In the first quarter of next year, the Passenger Rail Agency of South Africa (PRASA) is set to provide further update on the Moloto rail corridor expansion project, which aims to link Gauteng, Mpumalanga and Limpopo to ensure that passenger rail is the backbone of an integrated multimodal transport system using proven high-quality rolling stock and equipment.
Last year, Engineering News reported that the project includes network extensions to the Daveyton–Etwatwa rail lines and the construction of the Hammanskraal and Moloto rail corridors.
Phase 1 of the Daveyton–Etwatwa rail extension project is estimated at R2.5-billion, excluding rolling stock. The Hammanskraal rail corridor is estimated at between R600-million and R800-million, excluding rolling stock.

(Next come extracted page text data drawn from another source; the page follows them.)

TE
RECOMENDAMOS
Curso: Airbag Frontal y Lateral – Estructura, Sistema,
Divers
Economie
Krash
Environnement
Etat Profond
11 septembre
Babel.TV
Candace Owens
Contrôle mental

The Moloto rail corridor aspect of the project is expected to cost about R14-billion, excluding rolling stock.
Meanwhile, PRASA’s Cape Town International Airport (CTIA) link project, in the Western Cape, is estimated at R3.2-billion and will extend the rail line between Nonqugubela station (Khayelitsha) and Kuilsriver (Blue Downs). The CTIA link project is estimated at R3.2-billion.
PRASA believes that the Moloto rail corridor expansion project will be a catalyst for economic development initiatives within and around the corridor, resolving challenges of safety, efficiency, reliability, affordability and overall integration with other public transport services.

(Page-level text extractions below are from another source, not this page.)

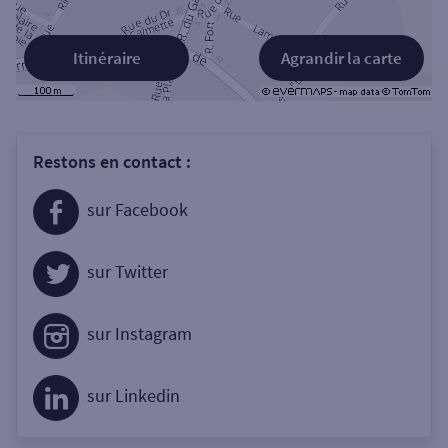
Itinéraire
Agrandir la carte
Restons en contact :
sur Facebook
sur Twitter
sur Instagram
sur Linkedin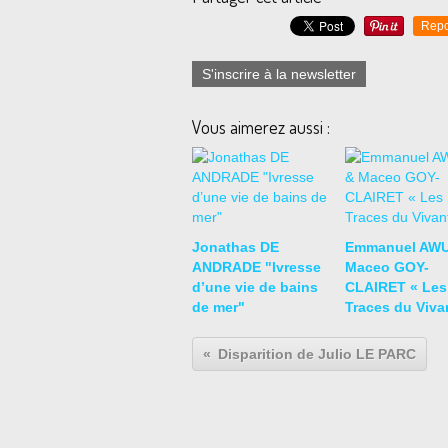
Repo
S'inscrire à la newsletter
Vous aimerez aussi :
Jonathas DE
Emmanuel AWU
ANDRADE "Ivresse
Maceo GOY-
d’une vie de bains
CLAIRET « Les
de mer"
Traces du Viva
Disparition de Julio LE PARC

However, Stellenbosch-based sustainable transport consulting company Transport Futures director Richard Gordge views things differently, as he tells Engineering News that the Moloto passenger rail project, if comprehensively assessed against a range of options, would not likely pass the feasibility test on social, economic or financial grounds.

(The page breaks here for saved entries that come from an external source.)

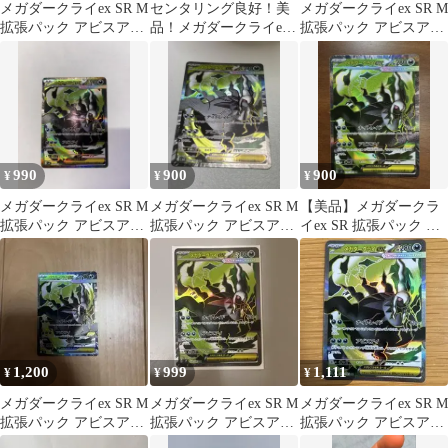
メガダークライex SR M
センタリング良好！美
メガダークライex SR M
拡張パック アビスアイ
品！メガダークライex
拡張パック アビスアイ
099/081
SR 099/081 アビスアイ
キラ 099/081
990
900
900
¥
¥
¥
メガダークライex SR M
メガダークライex SR M
【美品】メガダークラ
拡張パック アビスアイ
拡張パック アビスアイ
イex SR 拡張パック ア
キラ 099/081
キラ 099/081
ビスアイ
1,200
999
1,111
¥
¥
¥
メガダークライex SR M
メガダークライex SR M
メガダークライex SR M
拡張パック アビスアイ
拡張パック アビスアイ
拡張パック アビスアイ
キラ 099/081
キラ 099/081
キラ 099/081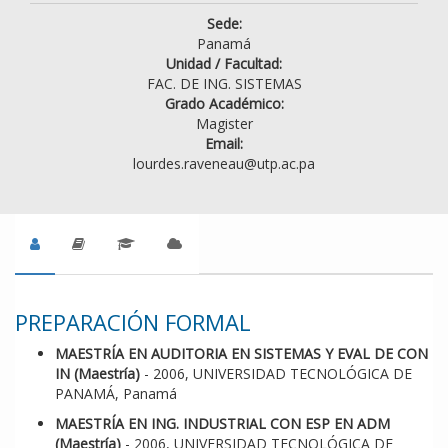
Sede:
Panamá
Unidad / Facultad:
FAC. DE ING. SISTEMAS
Grado Académico:
Magister
Email:
lourdes.raveneau@utp.ac.pa
PREPARACIÓN FORMAL
MAESTRÍA EN AUDITORIA EN SISTEMAS Y EVAL DE CON
IN (Maestría)
- 2006, UNIVERSIDAD TECNOLÓGICA DE
PANAMÁ, Panamá
MAESTRÍA EN ING. INDUSTRIAL CON ESP EN ADM
(Maestría)
- 2006, UNIVERSIDAD TECNOLÓGICA DE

“There is a clear need for a wider socioeconomic assessment to address the reduction in excessively long daily commutes. Options should include populations being incentivised to relocate closer to the metro or, alternatively, economic opportunities promoted closer to point of commuter trip origins.”
Further, rather than major effort being spent on new line planning, other than the Blue Downs line in Cape Town, which Gordge says is justifiable, protecting and stabilising the current commuter rail system is paramount.
“The demise of passenger rail services is a ‘national disaster’. Cities cannot thrive nor effectively survive if they lose passenger rail mass transit.” he stresses.
Gordge continues, bemoaning that “currently, PRASA with Metrorail is forced to spend a large proportion of management and operational resource time and money responding to criminal activities, train breakdowns and derailments. Sabotage, violent crime and operating with assets beyond their economic life . . . create daily havoc with massive social and economic consequences”.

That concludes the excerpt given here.